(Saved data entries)
══════
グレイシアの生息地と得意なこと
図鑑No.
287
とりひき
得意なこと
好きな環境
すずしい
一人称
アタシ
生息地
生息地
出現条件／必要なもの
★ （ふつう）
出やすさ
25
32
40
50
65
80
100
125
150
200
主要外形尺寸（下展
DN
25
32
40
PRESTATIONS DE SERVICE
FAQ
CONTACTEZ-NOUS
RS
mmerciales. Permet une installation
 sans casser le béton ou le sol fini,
══════
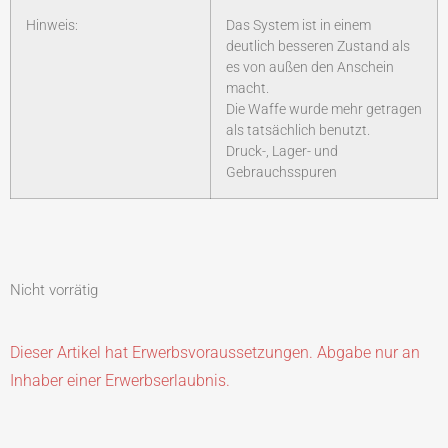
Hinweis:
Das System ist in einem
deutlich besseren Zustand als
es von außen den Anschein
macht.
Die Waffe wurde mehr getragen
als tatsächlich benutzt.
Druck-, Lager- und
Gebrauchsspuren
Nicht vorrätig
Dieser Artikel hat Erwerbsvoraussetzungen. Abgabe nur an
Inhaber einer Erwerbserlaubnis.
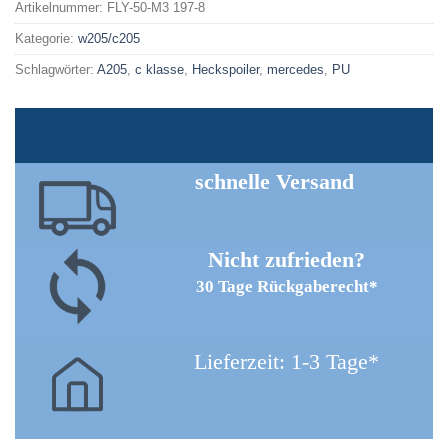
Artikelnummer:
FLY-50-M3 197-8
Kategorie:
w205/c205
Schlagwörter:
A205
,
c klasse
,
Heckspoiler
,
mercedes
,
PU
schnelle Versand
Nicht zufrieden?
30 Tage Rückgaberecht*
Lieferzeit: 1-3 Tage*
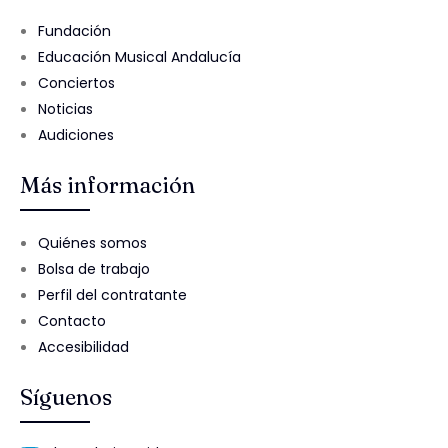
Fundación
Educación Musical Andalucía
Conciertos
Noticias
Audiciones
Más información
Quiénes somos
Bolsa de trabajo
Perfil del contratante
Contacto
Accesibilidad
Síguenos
══════
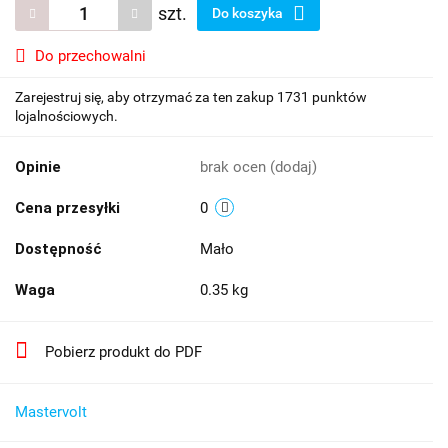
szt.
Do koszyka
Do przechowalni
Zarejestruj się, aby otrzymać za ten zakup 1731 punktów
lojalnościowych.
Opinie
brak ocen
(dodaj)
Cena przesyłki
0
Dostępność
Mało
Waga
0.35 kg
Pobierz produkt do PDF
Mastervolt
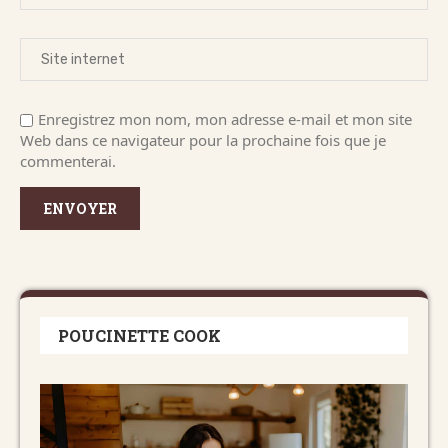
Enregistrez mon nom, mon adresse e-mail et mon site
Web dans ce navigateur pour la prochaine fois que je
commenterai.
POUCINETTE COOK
══════
■ WHAT YOU SHOULD DO:
Each line holding the word "Tage" must be pulled from the records.

■ SOLUTION TO THIS PROBLEM:
30 Tage Rückgaberecht*
Lieferzeit: 1-3 Tage*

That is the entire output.